* Source information
━━━

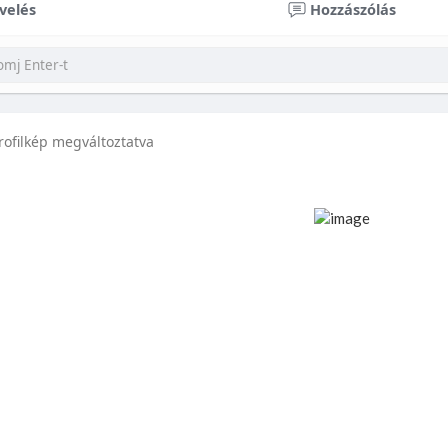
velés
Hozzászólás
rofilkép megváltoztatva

━━━

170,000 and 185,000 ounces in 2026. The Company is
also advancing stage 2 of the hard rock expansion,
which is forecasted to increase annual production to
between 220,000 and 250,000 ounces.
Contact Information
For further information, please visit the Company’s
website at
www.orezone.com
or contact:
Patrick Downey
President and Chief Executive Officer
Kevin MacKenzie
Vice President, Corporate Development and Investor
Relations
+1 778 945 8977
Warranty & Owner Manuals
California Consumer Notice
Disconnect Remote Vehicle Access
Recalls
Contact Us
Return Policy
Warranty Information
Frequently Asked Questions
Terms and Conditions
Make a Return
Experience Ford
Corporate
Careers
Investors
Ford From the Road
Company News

━━━

* What you should do
Which lines of the records hold the string "Corporate"? Copy each one.

* Expected output
Vice President, Corporate Development and Investor
Corporate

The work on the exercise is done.